→ **What to work on**
Output the entries below exactly, from the first line to the line holding "à Gretz-Armainvilliers (77220)", both included.

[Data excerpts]
━━━━━━━━━━
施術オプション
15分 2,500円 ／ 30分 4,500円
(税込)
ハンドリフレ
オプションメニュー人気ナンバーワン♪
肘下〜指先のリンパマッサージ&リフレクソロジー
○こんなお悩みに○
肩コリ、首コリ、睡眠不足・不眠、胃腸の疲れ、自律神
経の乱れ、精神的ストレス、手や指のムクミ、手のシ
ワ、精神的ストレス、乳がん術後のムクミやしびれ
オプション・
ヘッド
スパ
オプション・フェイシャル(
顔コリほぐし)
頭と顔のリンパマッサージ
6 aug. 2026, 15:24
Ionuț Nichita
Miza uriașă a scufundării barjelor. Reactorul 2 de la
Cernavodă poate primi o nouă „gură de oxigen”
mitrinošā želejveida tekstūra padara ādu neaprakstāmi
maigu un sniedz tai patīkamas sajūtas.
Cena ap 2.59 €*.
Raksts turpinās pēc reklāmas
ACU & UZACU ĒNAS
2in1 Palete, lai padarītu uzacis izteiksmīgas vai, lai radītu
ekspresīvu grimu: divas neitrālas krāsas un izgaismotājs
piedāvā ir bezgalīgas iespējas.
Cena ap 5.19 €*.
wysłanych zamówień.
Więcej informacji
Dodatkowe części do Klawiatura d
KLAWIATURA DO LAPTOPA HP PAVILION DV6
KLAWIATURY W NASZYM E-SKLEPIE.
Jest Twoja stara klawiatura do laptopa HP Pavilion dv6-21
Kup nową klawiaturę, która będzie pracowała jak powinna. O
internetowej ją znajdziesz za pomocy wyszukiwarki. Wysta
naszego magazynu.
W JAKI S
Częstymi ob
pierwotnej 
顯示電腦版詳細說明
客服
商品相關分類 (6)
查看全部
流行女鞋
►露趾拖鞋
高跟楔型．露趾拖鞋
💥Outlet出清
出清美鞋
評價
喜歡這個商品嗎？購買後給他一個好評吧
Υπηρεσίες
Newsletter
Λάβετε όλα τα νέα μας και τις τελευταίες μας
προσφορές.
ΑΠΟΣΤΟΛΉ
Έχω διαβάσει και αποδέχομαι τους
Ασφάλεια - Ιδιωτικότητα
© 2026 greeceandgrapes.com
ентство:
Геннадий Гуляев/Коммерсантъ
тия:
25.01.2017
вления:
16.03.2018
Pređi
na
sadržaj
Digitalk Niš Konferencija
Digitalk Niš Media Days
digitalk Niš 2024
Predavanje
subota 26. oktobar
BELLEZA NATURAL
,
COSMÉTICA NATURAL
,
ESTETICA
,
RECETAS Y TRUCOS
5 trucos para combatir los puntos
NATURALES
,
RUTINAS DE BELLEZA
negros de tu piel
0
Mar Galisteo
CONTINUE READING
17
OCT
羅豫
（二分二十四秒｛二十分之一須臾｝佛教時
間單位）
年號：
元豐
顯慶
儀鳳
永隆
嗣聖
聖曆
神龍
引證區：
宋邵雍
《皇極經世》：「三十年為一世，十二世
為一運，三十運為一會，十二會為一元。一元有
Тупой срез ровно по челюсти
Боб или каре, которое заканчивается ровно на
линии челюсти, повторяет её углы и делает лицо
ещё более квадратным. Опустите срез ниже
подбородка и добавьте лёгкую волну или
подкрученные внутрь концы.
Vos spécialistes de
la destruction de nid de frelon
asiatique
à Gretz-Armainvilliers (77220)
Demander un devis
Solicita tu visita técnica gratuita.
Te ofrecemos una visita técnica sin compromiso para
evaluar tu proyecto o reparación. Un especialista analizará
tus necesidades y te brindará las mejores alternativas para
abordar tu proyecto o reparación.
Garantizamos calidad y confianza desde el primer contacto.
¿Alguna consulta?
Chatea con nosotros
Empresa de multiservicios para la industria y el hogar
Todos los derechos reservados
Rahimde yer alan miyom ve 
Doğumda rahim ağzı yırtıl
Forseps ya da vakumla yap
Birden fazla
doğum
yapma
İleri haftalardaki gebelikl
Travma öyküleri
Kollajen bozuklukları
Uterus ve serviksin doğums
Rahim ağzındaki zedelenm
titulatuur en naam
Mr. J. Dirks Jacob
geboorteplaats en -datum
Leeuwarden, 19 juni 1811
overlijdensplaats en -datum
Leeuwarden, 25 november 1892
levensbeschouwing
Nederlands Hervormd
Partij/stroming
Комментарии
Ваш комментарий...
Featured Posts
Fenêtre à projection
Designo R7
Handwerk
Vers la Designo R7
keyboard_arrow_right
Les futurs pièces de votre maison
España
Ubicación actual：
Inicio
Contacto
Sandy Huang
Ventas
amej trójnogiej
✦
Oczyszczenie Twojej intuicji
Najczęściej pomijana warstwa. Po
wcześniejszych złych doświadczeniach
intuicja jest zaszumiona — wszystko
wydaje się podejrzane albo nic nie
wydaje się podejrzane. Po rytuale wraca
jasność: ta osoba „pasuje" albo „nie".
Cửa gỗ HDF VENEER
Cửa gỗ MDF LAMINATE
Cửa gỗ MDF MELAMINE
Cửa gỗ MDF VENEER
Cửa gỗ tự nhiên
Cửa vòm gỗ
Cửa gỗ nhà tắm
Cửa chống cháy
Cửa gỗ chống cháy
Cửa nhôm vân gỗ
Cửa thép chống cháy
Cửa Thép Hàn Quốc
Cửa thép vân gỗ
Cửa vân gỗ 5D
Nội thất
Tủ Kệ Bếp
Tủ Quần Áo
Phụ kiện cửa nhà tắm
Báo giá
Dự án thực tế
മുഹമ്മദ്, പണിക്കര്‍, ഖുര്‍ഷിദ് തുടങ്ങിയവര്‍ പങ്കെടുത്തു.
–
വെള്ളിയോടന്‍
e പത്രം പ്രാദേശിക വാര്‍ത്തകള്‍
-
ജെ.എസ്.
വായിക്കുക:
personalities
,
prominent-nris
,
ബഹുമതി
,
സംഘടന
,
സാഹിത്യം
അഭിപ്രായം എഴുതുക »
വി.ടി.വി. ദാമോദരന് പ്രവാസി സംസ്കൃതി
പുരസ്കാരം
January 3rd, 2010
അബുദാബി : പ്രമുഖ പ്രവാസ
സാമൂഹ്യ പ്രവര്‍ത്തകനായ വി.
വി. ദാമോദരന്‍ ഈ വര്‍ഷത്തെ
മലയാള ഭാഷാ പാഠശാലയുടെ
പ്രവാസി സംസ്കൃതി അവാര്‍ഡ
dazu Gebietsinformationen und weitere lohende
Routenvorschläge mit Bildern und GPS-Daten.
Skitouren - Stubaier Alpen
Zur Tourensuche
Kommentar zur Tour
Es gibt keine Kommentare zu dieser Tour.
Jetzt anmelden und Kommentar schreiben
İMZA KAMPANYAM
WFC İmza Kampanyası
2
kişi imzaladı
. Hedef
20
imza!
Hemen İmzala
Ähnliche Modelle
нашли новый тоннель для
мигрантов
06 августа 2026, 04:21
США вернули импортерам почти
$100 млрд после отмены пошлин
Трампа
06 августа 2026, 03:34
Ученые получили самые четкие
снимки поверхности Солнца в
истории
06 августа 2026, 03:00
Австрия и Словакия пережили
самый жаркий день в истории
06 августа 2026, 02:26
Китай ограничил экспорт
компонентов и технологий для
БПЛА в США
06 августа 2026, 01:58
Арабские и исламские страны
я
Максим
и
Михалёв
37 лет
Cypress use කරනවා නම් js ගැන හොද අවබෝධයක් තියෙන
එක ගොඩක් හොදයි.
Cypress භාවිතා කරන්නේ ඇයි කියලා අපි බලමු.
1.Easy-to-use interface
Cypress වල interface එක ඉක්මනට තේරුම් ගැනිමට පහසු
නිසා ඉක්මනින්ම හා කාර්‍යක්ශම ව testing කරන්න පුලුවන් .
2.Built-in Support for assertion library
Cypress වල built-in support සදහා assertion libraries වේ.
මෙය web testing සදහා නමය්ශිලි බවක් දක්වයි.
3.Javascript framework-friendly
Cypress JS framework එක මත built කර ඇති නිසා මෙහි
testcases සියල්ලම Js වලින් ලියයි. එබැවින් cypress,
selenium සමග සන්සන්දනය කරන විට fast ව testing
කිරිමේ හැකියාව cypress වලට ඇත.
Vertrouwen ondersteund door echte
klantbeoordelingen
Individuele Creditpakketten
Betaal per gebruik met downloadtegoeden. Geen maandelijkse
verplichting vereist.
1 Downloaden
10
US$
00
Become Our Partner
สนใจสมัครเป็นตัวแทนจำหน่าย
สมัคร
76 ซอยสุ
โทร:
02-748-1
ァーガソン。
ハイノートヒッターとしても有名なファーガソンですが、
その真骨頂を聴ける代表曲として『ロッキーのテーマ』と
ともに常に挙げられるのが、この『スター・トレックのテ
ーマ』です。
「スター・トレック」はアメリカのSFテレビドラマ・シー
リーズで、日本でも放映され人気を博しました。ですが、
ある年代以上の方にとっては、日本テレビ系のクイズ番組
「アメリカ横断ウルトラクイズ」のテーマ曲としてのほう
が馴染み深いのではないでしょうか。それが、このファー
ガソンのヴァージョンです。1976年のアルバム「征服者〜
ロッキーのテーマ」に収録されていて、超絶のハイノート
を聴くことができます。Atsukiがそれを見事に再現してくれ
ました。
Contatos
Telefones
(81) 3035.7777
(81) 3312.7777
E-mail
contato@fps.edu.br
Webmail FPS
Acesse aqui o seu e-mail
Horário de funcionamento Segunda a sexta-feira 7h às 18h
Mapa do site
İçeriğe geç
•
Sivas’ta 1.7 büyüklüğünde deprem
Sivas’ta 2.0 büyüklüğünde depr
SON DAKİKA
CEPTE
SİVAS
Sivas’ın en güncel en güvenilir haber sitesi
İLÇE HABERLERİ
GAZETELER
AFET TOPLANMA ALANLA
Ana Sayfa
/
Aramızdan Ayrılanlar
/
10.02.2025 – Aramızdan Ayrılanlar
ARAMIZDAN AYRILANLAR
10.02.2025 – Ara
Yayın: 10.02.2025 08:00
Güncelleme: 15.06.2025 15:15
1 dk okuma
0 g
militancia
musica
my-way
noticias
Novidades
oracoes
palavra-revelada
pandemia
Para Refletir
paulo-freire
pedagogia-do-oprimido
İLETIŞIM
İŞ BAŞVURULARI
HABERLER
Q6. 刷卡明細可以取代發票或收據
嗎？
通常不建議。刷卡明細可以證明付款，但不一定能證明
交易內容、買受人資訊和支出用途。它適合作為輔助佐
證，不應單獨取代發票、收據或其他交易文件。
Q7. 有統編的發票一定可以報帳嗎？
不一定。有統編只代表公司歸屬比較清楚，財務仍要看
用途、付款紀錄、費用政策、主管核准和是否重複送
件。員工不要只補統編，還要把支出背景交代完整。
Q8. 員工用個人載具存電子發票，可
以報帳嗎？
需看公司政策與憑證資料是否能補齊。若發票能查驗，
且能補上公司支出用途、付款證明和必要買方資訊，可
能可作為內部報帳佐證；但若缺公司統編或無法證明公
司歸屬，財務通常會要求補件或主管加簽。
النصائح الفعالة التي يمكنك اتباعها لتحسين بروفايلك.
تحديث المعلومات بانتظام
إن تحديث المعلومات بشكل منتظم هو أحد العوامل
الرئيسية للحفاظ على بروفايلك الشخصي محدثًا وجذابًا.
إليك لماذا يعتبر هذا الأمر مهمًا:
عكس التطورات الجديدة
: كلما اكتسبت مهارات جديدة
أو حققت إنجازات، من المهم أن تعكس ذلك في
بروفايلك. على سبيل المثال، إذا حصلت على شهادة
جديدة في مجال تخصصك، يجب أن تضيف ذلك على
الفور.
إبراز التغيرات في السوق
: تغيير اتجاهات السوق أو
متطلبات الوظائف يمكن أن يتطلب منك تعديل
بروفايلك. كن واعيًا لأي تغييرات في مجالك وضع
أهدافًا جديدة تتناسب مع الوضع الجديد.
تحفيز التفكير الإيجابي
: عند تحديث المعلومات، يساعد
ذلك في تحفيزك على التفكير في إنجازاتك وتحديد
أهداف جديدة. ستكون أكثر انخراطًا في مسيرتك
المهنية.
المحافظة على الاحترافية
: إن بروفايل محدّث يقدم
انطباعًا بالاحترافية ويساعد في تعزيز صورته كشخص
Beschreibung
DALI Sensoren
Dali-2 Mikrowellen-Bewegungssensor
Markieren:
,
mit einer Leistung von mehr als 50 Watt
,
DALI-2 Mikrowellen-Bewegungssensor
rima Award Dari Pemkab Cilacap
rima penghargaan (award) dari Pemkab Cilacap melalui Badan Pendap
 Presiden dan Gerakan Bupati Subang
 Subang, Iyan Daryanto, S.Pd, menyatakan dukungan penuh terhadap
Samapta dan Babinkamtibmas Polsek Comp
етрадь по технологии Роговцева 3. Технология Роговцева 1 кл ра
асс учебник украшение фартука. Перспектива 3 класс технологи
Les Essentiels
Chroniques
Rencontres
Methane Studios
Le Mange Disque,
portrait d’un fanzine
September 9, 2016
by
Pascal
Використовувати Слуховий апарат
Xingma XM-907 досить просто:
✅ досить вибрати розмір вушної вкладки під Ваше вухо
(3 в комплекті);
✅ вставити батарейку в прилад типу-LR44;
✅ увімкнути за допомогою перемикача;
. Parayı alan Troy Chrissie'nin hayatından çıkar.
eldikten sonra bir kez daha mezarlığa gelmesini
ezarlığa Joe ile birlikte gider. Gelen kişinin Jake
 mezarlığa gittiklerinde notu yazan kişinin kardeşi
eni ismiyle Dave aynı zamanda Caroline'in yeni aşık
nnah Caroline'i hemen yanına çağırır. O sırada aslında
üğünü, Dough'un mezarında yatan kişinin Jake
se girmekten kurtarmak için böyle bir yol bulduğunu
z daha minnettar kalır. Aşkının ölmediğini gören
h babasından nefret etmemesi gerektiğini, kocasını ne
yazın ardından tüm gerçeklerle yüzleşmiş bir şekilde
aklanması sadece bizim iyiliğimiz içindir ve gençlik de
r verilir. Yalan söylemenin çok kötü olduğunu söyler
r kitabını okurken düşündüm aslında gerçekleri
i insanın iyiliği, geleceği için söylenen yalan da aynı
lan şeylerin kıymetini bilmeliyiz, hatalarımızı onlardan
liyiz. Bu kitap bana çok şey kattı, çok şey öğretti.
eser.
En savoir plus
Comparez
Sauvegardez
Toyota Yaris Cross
━━━━━━━━━━
→ **Response below**
施術オプション
15分 2,500円 ／ 30分 4,500円
(税込)
ハンドリフレ
オプションメニュー人気ナンバーワン♪
肘下〜指先のリンパマッサージ&リフレクソロジー
○こんなお悩みに○
肩コリ、首コリ、睡眠不足・不眠、胃腸の疲れ、自律神
経の乱れ、精神的ストレス、手や指のムクミ、手のシ
ワ、精神的ストレス、乳がん術後のムクミやしびれ
オプション・
ヘッド
スパ
オプション・フェイシャル(
顔コリほぐし)
頭と顔のリンパマッサージ
6 aug. 2026, 15:24
Ionuț Nichita
Miza uriașă a scufundării barjelor. Reactorul 2 de la
Cernavodă poate primi o nouă „gură de oxigen”
mitrinošā želejveida tekstūra padara ādu neaprakstāmi
maigu un sniedz tai patīkamas sajūtas.
Cena ap 2.59 €*.
Raksts turpinās pēc reklāmas
ACU & UZACU ĒNAS
2in1 Palete, lai padarītu uzacis izteiksmīgas vai, lai radītu
ekspresīvu grimu: divas neitrālas krāsas un izgaismotājs
piedāvā ir bezgalīgas iespējas.
Cena ap 5.19 €*.
wysłanych zamówień.
Więcej informacji
Dodatkowe części do Klawiatura d
KLAWIATURA DO LAPTOPA HP PAVILION DV6
KLAWIATURY W NASZYM E-SKLEPIE.
Jest Twoja stara klawiatura do laptopa HP Pavilion dv6-21
Kup nową klawiaturę, która będzie pracowała jak powinna. O
internetowej ją znajdziesz za pomocy wyszukiwarki. Wysta
naszego magazynu.
W JAKI S
Częstymi ob
pierwotnej 
顯示電腦版詳細說明
客服
商品相關分類 (6)
查看全部
流行女鞋
►露趾拖鞋
高跟楔型．露趾拖鞋
💥Outlet出清
出清美鞋
評價
喜歡這個商品嗎？購買後給他一個好評吧
Υπηρεσίες
Newsletter
Λάβετε όλα τα νέα μας και τις τελευταίες μας
προσφορές.
ΑΠΟΣΤΟΛΉ
Έχω διαβάσει και αποδέχομαι τους
Ασφάλεια - Ιδιωτικότητα
© 2026 greeceandgrapes.com
ентство:
Геннадий Гуляев/Коммерсантъ
тия:
25.01.2017
вления:
16.03.2018
Pređi
na
sadržaj
Digitalk Niš Konferencija
Digitalk Niš Media Days
digitalk Niš 2024
Predavanje
subota 26. oktobar
BELLEZA NATURAL
,
COSMÉTICA NATURAL
,
ESTETICA
,
RECETAS Y TRUCOS
5 trucos para combatir los puntos
NATURALES
,
RUTINAS DE BELLEZA
negros de tu piel
0
Mar Galisteo
CONTINUE READING
17
OCT
羅豫
（二分二十四秒｛二十分之一須臾｝佛教時
間單位）
年號：
元豐
顯慶
儀鳳
永隆
嗣聖
聖曆
神龍
引證區：
宋邵雍
《皇極經世》：「三十年為一世，十二世
為一運，三十運為一會，十二會為一元。一元有
Тупой срез ровно по челюсти
Боб или каре, которое заканчивается ровно на
линии челюсти, повторяет её углы и делает лицо
ещё более квадратным. Опустите срез ниже
подбородка и добавьте лёгкую волну или
подкрученные внутрь концы.
Vos spécialistes de
la destruction de nid de frelon
asiatique
à Gretz-Armainvilliers (77220)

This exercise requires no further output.